Giant Electrical Modulation of Terahertz Emission in $\mathrm{Pb}({\mathrm{Mg}}_{1/3}{\mathrm{Nb}}_{2/3}{)}_{0.7}{\mathrm{Ti}}_{0.3}{\mathrm{O}}_3/\mathrm{Co}\text{−}\mathrm{Fe}\text{−}\mathrm{B}/\mathrm{Pt}$ Structure

Spintronic terahertz (THz) emitters based on ferromagnetic (FM)-nonmagnetic (NM) heterostructures are the focus of many experimental endeavors for THz sources. However, existing spintronic THz sources control emission by changing the external magnetic field, which is inconvenient for compact integration. Therefore, various modulated mechanisms are in high demand. Here, we present an electric-field-controlled spintronic THz emitter based on the ferroelectric (FE)-FM/NM structure that can emit THz radiation with voltage-modulated amplitude and polarization angle. The modulation depth of the THz amplitude is up to 69%, and the maximum rotation of the THz polarization angle is 28°. In addition, after removing the electric field, two different THz-emission states can remain unchanged, demonstrating nonvolatile behavior. Modulation is attributed to magnetoelectric coupling between the FM and FE layers, which modifies magnetization of the FM layer by the electric-field-induced strain in the FE layer, and thus, modulates THz emission. Furthermore, the possibility of a programmable array-type THz source with varied bias voltage is theoretically demonstrated, allowing a spatially modulated THz light to be generated directly without the use of additional spatial light modulators. We believe that this electric-field-controlled THz emitter has the potential to be used in next-generation on-chip THz sources, THz memory devices, and THz ghost imaging.

Figure 1

(a) Schematic illustration of NM/FM/FE-based spintronic THz emitter. Emitter consists of 4-nm $\mathrm{Pt}$, 8-nm $\mathrm{Co}\text{−}\mathrm{Fe}\text{−}\mathrm{B}$, 0.5-mm (011)-cut $\mathrm{PMN}\text{−}\mathrm{PT},$ and 100-nm ITO layer, respectively. External magnetic field is applied to magnetize the sample along the y axis and then removed before the test. External electric field is added to control the THz emission in the −z direction. (b) Mechanism of electrical modulation on THz emission from the sample. (c) Emitted THz waveforms under bias voltage of 200 V (pink line) and −200 V (blue line).
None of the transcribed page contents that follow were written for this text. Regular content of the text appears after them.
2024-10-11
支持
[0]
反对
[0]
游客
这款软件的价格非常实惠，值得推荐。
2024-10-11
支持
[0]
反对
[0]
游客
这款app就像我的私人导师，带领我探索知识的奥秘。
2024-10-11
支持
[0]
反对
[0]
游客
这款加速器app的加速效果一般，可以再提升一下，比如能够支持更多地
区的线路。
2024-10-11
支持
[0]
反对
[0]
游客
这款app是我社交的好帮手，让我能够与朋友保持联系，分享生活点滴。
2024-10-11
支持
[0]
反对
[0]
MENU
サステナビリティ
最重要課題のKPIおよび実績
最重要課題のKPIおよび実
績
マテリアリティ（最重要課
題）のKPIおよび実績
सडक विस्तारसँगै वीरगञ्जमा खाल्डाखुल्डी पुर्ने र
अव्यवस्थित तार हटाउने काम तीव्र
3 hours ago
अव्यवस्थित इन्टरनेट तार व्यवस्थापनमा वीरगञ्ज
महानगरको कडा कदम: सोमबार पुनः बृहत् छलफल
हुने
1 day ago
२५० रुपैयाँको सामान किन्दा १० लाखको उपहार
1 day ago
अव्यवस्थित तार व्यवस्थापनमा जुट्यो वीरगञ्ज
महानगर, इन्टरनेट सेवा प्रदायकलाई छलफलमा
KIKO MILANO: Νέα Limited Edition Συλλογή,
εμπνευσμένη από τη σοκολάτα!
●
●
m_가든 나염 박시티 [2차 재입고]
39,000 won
Inset shows a fast Fourier transform of time-domain THz pulse.

Figure 2

Dependence of THz-emission-peak signals and modulation depth on bias voltage (S-E curve) for magnetization along the in-plane [01−1] direction (a) and [100] direction (b). (c) THz-emission-peak signals changes with the angle of polarizer under 200 V (pink square) and −200 V (blue circles) for magnetization along the [01−1] direction. Inset illustrates the polarization characterization setup. (d) Dependence of THz polarization angles on bias voltage for magnetization along the [01−1] direction.

Figure 3

(a) Magnetic hysteresis loops measured along the [01−1] direction at V = 200 V (red circles) and −200 V (blue circles). Dependence of remanent magnetization on bias voltage (b) for the in-plane [01−1] direction and (c) for the in-plane [100] direction after magnetizing the sample along the in-plane [01−1] direction. (d) Dependence of in-plane remanent magnetization (purple line) and angle $\mathrm{\Phi }$ (dark cyan line) between the remanent magnetization and [01−1] direction on the bias voltage.

Figure 4

Polarization of the $\mathrm{PMN}\text{−}\mathrm{PT}(011)$ substrate under an electric field for rhombohedral (R) phase (a) and orthorhombic (O) phase (b). Red and green arrows represent polarization directions for the R phase and O phase. Gray arrows represent polarization directions for the R phase that have vanished under the electric field. Schematics of magnetization in the films under bias voltages of −200 V (c) and 200 V (d). Ginger, violet, and cerulean arrows denote tensile strain along the [0−11] dieection, in-plane magnetization direction, and THz electric field, respectively. Film undergoes tensile strain in the [0−11] direction and compressive strain in the [100] direction at −200 V. Owing to tensile strain along the [0−11] direction and compressive strain along the [100] direction increasing, in-plane magnetization of the sample becomes larger and rotates a few degrees when the bias voltage changes to 200 V.

Figure 5

(a) Nonvolatile and repeatable high and low states of normalized THz-peak signal (green circles) switched by electric field (dark purple squares). (b) THz-emission signals under bias voltages of ±0 V.

Figure 6

(a) Schematic of encoding THz-emitter array (size of every pixel is 300 × 300 µm²). (b) Mapping of THz electric field when THz wave propagates to locations of 0.2λ, (c) 0.5λ, and (d) 0.8λ calculated by comsol software.